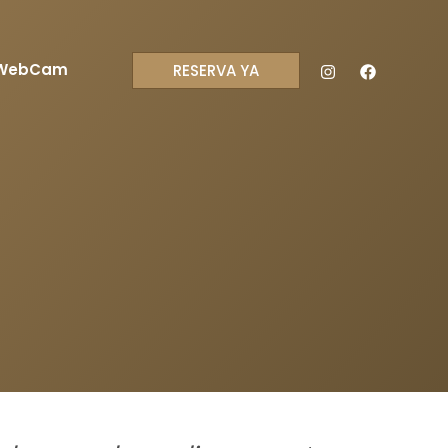
WebCam
RESERVA YA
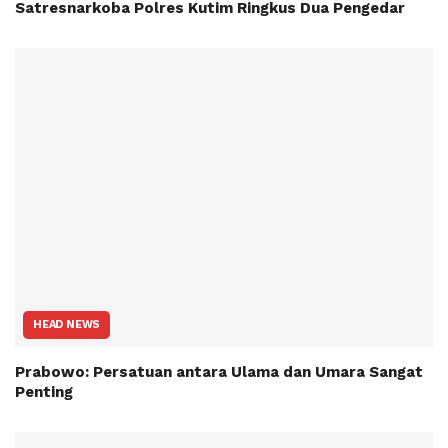
Satresnarkoba Polres Kutim Ringkus Dua Pengedar
HEAD NEWS
Prabowo: Persatuan antara Ulama dan Umara Sangat
Penting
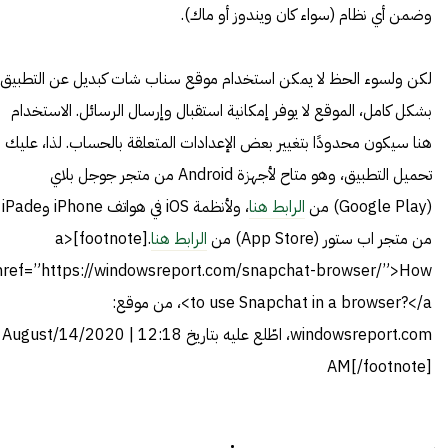
وضمن أي نظام (سواء كان ويندوز أو ماك).
لكن ولسوء الحظ لا يمكن استخدام موقع سناب شات كبديل عن التطبيق
بشكل كامل، الموقع لا يوفر إمكانية استقبال وإرسال الرسائل. الاستخدام
هنا سيكون محدودًا بتغيير بعض الإعدادات المتعلقة بالحساب. لذا، عليك
تحميل التطبيق، وهو متاح لأجهزة Android من متجر جوجل بلاي
(Google Play) من
الرابط هنا
، ولأنظمة iOS في هواتف iPhone وiPade
من متجر اب ستور (App Store) من
الرابط هنا
.
[footnote]<a
href=”https://windowsreport.com/snapchat-browser/”>How
to use Snapchat in a browser?</a>، من موقع:
windowsreport.com، اطّلع عليه بتاريخ August/14/2020 | 12:18
AM[/footnote]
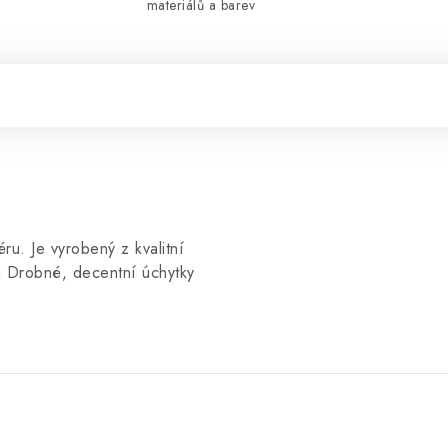
materiálů a barev
ru. Je vyrobený z kvalitní
mi Drobné, decentní úchytky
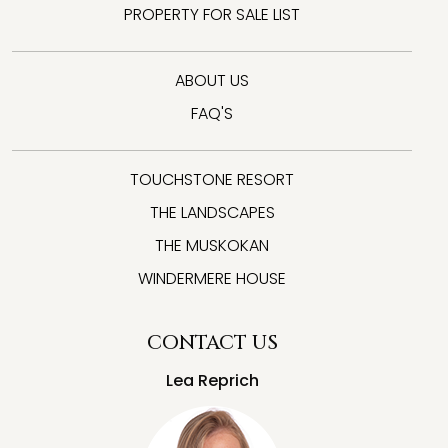
PROPERTY FOR SALE LIST
ABOUT US
FAQ'S
TOUCHSTONE RESORT
THE LANDSCAPES
THE MUSKOKAN
WINDERMERE HOUSE
CONTACT US
Lea Reprich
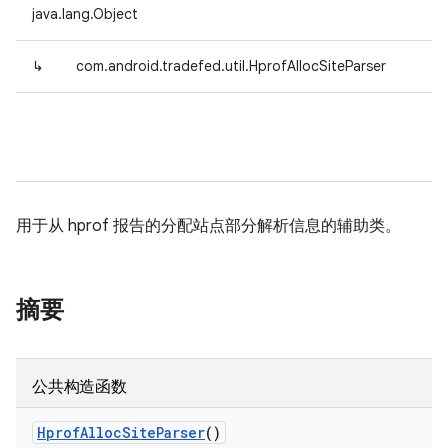
java.lang.Object
↳
com.android.tradefed.util.HprofAllocSiteParser
用于从 hprof 报告的分配站点部分解析信息的辅助类。
摘要
公共构造函数
Hprof
Alloc
Site
Parser
()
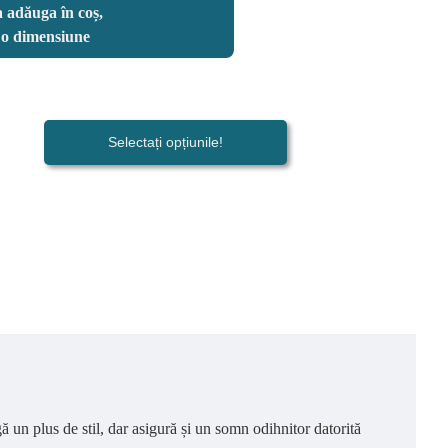
 adăuga în coș,
i o dimensiune
Selectați opțiunile!
 un plus de stil, dar asigură și un somn odihnitor datorită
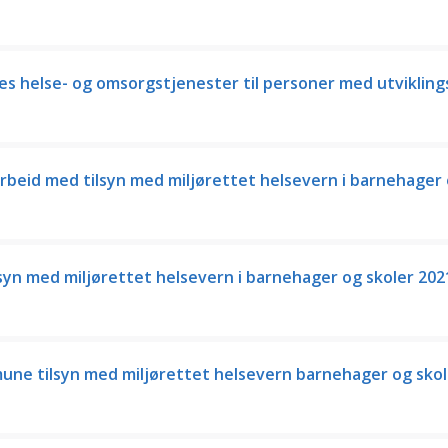
 helse- og omsorgstjenester til personer med utviklin
beid med tilsyn med miljørettet helsevern i barnehager 
yn med miljørettet helsevern i barnehager og skoler 202
ne tilsyn med miljørettet helsevern barnehager og skol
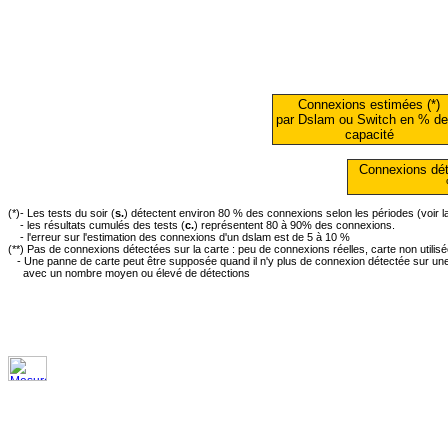
Connexions estimées (*)
par Dslam ou Switch en % de
capacité
Connexions dét
(*)- Les tests du soir (
s.
) détectent environ 80 % des connexions selon les périodes (voir 
- les résultats cumulés des tests (
c.
) représentent 80 à 90% des connexions.
- l'erreur sur l'estimation des connexions d'un dslam est de 5 à 10 %
(**) Pas de connexions détectées sur la carte : peu de connexions réelles, carte non utilis
- Une panne de carte peut être supposée quand il n'y plus de connexion détectée sur une 
avec un nombre moyen ou élevé de détections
--------------------------------
Exercise:
Starting at the line with "to use Snapchat" and finishing at the line with "les périodes (voir", copy the material above exactly, both lines included. Nothing else goes in, and no pictures.

Result for this exercise:
to use Snapchat in a browser?</a>، من موقع:
windowsreport.com، اطّلع عليه بتاريخ August/14/2020 | 12:18
AM[/footnote]
materiálů a barev
ru. Je vyrobený z kvalitní
mi Drobné, decentní úchytky
PROPERTY FOR SALE LIST
ABOUT US
FAQ'S
TOUCHSTONE RESORT
THE LANDSCAPES
THE MUSKOKAN
WINDERMERE HOUSE
CONTACT US
Lea Reprich
java.lang.Object
↳
com.android.tradefed.util.HprofAllocSiteParser
用于从 hprof 报告的分配站点部分解析信息的辅助类。
摘要
公共构造函数
Hprof
Alloc
Site
Parser
()
 adăuga în coș,
i o dimensiune
Selectați opțiunile!
 un plus de stil, dar asigură și un somn odihnitor datorită
 helse- og omsorgstjenester til personer med utviklin
beid med tilsyn med miljørettet helsevern i barnehager 
yn med miljørettet helsevern i barnehager og skoler 202
ne tilsyn med miljørettet helsevern barnehager og skol
Connexions estimées (*)
par Dslam ou Switch en % de
capacité
Connexions dét
(*)- Les tests du soir (
s.
) détectent environ 80 % des connexions selon les périodes (voir 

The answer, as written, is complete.